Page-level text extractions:
* * * * * * * * *

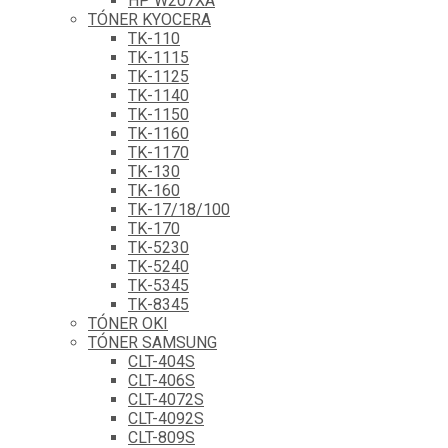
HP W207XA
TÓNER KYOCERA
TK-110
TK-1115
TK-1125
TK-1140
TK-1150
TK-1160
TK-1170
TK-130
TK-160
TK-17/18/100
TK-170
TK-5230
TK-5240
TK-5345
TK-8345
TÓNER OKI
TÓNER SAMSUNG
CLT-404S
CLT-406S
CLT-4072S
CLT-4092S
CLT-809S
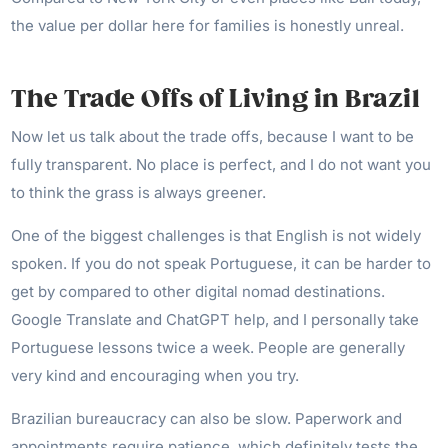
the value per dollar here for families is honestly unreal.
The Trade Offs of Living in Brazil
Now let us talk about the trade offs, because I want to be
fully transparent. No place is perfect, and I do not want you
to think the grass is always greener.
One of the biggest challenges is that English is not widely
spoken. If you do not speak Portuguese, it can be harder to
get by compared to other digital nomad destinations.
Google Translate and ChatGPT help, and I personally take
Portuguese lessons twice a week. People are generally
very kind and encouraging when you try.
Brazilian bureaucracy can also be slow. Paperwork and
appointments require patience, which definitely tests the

* * * * * * * * *

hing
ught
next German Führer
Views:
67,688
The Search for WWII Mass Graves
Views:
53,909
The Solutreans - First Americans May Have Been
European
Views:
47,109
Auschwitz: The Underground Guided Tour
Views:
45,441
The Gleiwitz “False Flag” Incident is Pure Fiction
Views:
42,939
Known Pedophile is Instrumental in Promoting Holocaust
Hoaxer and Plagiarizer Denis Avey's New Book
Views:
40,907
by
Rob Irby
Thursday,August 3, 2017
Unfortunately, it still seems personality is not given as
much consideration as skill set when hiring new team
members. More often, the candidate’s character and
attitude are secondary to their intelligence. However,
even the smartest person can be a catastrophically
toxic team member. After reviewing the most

* * * * * * * * *

» **TASK**:
Both end lines included, restate word for word the lines above from the line with "Unfortunately, it still" to the line with "toxic team member. After reviewing the most", and nothing else.

» **RESULT**:
Unfortunately, it still seems personality is not given as
much consideration as skill set when hiring new team
members. More often, the candidate’s character and
attitude are secondary to their intelligence. However,
even the smartest person can be a catastrophically
toxic team member. After reviewing the most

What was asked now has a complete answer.